**TASK GOAL**
Transcribe each record below character for character.

(Stored data entries)
..............................
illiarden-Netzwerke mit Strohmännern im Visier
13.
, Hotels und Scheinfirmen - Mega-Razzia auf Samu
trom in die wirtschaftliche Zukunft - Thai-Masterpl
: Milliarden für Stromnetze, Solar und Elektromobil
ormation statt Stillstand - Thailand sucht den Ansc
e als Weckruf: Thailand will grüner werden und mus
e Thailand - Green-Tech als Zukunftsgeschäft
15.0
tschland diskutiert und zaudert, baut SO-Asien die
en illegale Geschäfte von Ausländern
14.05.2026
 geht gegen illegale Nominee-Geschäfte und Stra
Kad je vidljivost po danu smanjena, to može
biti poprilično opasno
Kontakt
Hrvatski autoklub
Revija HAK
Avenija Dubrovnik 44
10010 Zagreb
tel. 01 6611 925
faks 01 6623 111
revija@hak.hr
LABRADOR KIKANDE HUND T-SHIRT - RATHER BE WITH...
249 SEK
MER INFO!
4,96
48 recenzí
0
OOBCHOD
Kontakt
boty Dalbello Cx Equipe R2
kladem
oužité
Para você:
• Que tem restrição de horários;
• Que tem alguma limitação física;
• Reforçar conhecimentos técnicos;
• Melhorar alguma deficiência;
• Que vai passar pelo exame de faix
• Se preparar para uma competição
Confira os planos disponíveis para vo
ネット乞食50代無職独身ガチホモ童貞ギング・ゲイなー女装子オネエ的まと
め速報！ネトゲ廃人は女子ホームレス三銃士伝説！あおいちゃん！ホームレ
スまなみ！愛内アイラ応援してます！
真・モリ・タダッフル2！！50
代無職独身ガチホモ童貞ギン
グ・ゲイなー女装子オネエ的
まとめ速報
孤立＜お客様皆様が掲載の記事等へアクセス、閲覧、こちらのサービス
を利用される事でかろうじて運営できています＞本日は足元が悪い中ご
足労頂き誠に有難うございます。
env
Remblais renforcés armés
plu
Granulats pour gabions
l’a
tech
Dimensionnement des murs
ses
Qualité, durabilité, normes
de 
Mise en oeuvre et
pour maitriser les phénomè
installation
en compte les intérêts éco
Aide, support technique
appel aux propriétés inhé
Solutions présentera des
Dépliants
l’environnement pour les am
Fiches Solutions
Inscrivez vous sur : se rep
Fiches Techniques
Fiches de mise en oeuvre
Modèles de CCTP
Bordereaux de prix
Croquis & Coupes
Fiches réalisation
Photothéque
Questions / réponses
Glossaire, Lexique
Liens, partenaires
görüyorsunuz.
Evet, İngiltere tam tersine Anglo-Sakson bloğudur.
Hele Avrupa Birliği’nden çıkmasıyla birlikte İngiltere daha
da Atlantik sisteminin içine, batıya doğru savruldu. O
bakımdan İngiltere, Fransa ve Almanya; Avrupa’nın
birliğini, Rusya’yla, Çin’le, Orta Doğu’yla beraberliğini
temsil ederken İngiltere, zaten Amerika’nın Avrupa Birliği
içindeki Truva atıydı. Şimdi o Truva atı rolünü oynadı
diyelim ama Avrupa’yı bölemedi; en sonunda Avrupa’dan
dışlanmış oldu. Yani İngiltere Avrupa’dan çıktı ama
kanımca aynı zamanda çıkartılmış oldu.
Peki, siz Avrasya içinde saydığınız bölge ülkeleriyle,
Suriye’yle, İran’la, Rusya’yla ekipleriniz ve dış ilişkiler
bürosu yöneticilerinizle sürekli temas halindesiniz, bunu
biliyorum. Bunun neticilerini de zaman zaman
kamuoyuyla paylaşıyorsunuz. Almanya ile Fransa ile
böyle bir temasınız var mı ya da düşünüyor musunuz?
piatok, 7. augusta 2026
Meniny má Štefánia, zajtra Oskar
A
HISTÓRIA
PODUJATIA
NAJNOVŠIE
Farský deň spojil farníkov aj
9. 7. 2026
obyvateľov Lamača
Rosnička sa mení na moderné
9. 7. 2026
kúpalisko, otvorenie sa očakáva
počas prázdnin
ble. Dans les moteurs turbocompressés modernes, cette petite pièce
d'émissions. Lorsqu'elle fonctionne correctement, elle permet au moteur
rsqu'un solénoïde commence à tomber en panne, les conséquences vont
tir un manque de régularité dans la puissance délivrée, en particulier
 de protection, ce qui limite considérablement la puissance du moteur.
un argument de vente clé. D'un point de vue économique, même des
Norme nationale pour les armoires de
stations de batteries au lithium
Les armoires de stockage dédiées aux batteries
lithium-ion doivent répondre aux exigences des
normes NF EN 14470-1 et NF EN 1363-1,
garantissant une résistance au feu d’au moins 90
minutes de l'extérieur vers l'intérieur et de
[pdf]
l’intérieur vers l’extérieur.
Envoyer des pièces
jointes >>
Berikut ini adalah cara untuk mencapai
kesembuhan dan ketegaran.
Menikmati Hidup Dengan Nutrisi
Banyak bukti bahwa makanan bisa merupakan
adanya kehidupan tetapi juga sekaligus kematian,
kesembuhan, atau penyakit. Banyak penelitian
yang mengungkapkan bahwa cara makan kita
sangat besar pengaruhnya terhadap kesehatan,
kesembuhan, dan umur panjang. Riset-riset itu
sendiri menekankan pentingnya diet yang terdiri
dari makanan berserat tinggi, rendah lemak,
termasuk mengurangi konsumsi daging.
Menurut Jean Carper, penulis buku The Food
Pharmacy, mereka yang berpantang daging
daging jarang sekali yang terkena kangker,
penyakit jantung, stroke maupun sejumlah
..............................
**ANSWER SECTION**
illiarden-Netzwerke mit Strohmännern im Visier
13.
, Hotels und Scheinfirmen - Mega-Razzia auf Samu
trom in die wirtschaftliche Zukunft - Thai-Masterpl
: Milliarden für Stromnetze, Solar und Elektromobil
ormation statt Stillstand - Thailand sucht den Ansc
e als Weckruf: Thailand will grüner werden und mus
e Thailand - Green-Tech als Zukunftsgeschäft
15.0
tschland diskutiert und zaudert, baut SO-Asien die
en illegale Geschäfte von Ausländern
14.05.2026
 geht gegen illegale Nominee-Geschäfte und Stra
Kad je vidljivost po danu smanjena, to može
biti poprilično opasno
Kontakt
Hrvatski autoklub
Revija HAK
Avenija Dubrovnik 44
10010 Zagreb
tel. 01 6611 925
faks 01 6623 111
revija@hak.hr
LABRADOR KIKANDE HUND T-SHIRT - RATHER BE WITH...
249 SEK
MER INFO!
4,96
48 recenzí
0
OOBCHOD
Kontakt
boty Dalbello Cx Equipe R2
kladem
oužité
Para você:
• Que tem restrição de horários;
• Que tem alguma limitação física;
• Reforçar conhecimentos técnicos;
• Melhorar alguma deficiência;
• Que vai passar pelo exame de faix
• Se preparar para uma competição
Confira os planos disponíveis para vo
ネット乞食50代無職独身ガチホモ童貞ギング・ゲイなー女装子オネエ的まと
め速報！ネトゲ廃人は女子ホームレス三銃士伝説！あおいちゃん！ホームレ
スまなみ！愛内アイラ応援してます！
真・モリ・タダッフル2！！50
代無職独身ガチホモ童貞ギン
グ・ゲイなー女装子オネエ的
まとめ速報
孤立＜お客様皆様が掲載の記事等へアクセス、閲覧、こちらのサービス
を利用される事でかろうじて運営できています＞本日は足元が悪い中ご
足労頂き誠に有難うございます。
env
Remblais renforcés armés
plu
Granulats pour gabions
l’a
tech
Dimensionnement des murs
ses
Qualité, durabilité, normes
de 
Mise en oeuvre et
pour maitriser les phénomè
installation
en compte les intérêts éco
Aide, support technique
appel aux propriétés inhé
Solutions présentera des
Dépliants
l’environnement pour les am
Fiches Solutions
Inscrivez vous sur : se rep
Fiches Techniques
Fiches de mise en oeuvre
Modèles de CCTP
Bordereaux de prix
Croquis & Coupes
Fiches réalisation
Photothéque
Questions / réponses
Glossaire, Lexique
Liens, partenaires
görüyorsunuz.
Evet, İngiltere tam tersine Anglo-Sakson bloğudur.
Hele Avrupa Birliği’nden çıkmasıyla birlikte İngiltere daha
da Atlantik sisteminin içine, batıya doğru savruldu. O
bakımdan İngiltere, Fransa ve Almanya; Avrupa’nın
birliğini, Rusya’yla, Çin’le, Orta Doğu’yla beraberliğini
temsil ederken İngiltere, zaten Amerika’nın Avrupa Birliği
içindeki Truva atıydı. Şimdi o Truva atı rolünü oynadı
diyelim ama Avrupa’yı bölemedi; en sonunda Avrupa’dan
dışlanmış oldu. Yani İngiltere Avrupa’dan çıktı ama
kanımca aynı zamanda çıkartılmış oldu.
Peki, siz Avrasya içinde saydığınız bölge ülkeleriyle,
Suriye’yle, İran’la, Rusya’yla ekipleriniz ve dış ilişkiler
bürosu yöneticilerinizle sürekli temas halindesiniz, bunu
biliyorum. Bunun neticilerini de zaman zaman
kamuoyuyla paylaşıyorsunuz. Almanya ile Fransa ile
böyle bir temasınız var mı ya da düşünüyor musunuz?
piatok, 7. augusta 2026
Meniny má Štefánia, zajtra Oskar
A
HISTÓRIA
PODUJATIA
NAJNOVŠIE
Farský deň spojil farníkov aj
9. 7. 2026
obyvateľov Lamača
Rosnička sa mení na moderné
9. 7. 2026
kúpalisko, otvorenie sa očakáva
počas prázdnin
ble. Dans les moteurs turbocompressés modernes, cette petite pièce
d'émissions. Lorsqu'elle fonctionne correctement, elle permet au moteur
rsqu'un solénoïde commence à tomber en panne, les conséquences vont
tir un manque de régularité dans la puissance délivrée, en particulier
 de protection, ce qui limite considérablement la puissance du moteur.
un argument de vente clé. D'un point de vue économique, même des
Norme nationale pour les armoires de
stations de batteries au lithium
Les armoires de stockage dédiées aux batteries
lithium-ion doivent répondre aux exigences des
normes NF EN 14470-1 et NF EN 1363-1,
garantissant une résistance au feu d’au moins 90
minutes de l'extérieur vers l'intérieur et de
[pdf]
l’intérieur vers l’extérieur.
Envoyer des pièces
jointes >>
Berikut ini adalah cara untuk mencapai
kesembuhan dan ketegaran.
Menikmati Hidup Dengan Nutrisi
Banyak bukti bahwa makanan bisa merupakan
adanya kehidupan tetapi juga sekaligus kematian,
kesembuhan, atau penyakit. Banyak penelitian
yang mengungkapkan bahwa cara makan kita
sangat besar pengaruhnya terhadap kesehatan,
kesembuhan, dan umur panjang. Riset-riset itu
sendiri menekankan pentingnya diet yang terdiri
dari makanan berserat tinggi, rendah lemak,
termasuk mengurangi konsumsi daging.
Menurut Jean Carper, penulis buku The Food
Pharmacy, mereka yang berpantang daging
daging jarang sekali yang terkena kangker,
penyakit jantung, stroke maupun sejumlah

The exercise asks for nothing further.